Alkali Wastelands Environment & Reclamation
By I.C. Gupta, et al.
Distributed by Coronet Books Inc.
411 pages, Illustrated, 5 3/4 x 8 3/4"
In the next two decades, population of India is likely to cross 1.4 billion mark. With additional burden on food grains consumption from demographic shift from rural to urban centers and change in food habits, India need to produce about 325 million tons of food grains by 2027. Since the competing demands from other sectors of economy for the inelastic land resource are multiplying fast, the best agricultural lands are being encroached upon by these sectors. Thus, any further increase in food grains has to come from either vertical increase in productivity or through reclamation of so called wastelands.

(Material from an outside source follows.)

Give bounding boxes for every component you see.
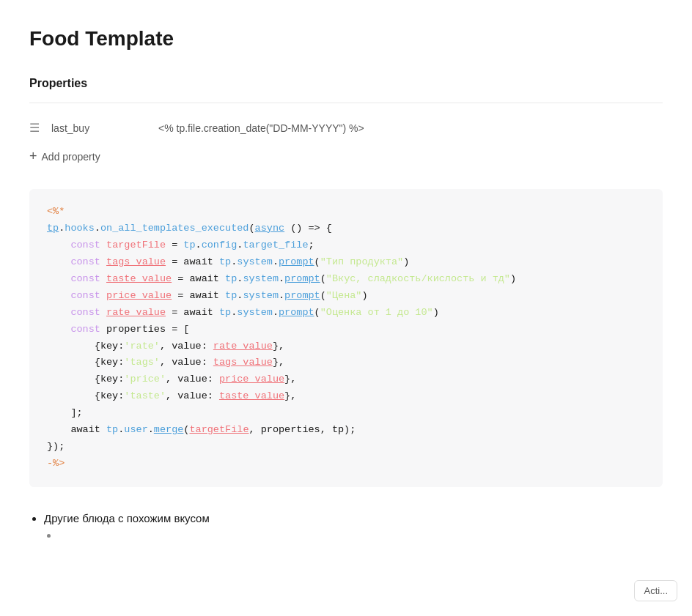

Out of 8.5 million ha of salt affected lands, alkali lands assessed at 3.8 million ha could be easily managed and reclaimed resulting in an additional food grains production of about 30 million tons. Although researches on land reclamation began even before independence yet the real fillip in understanding the alkali wastelands environment and development of reclamation and management packages came after the establishment of CSSRI, Karnal in the year 1969. In association with this institute, many State Agricultural Universities reoriented their research and came out with theories of alkali land reclamation and developed reclamation and management packages.
Favorable policy support from central and state governments helped to reclaim more than 1.3 million ha of alkali lands. To tide over the current and emerging challenges such as to take care of resource poor regions and farmers, environmental degradation and location specific nature of the problems, these packages are being upgraded and new packages are being developed. These new technologies are emerging fast and it is alomst impossible to keep track of these developments through published research papers.
This book encompasses the latest information on this subject for most states where problems of alkali lands exist. It has been our endeavor to include all aspects of reclamation and management so that there are at least few alternatives to choose from. Therefore, we believe that the compiled information will be handy to post- graduate students, teachers, researchers, extension personals and the staff in conventional departments such as agriculture and irrigation. Moreover, planners entrusted with the task of development of wastelands in India would be immensely benefited from the information included in this book.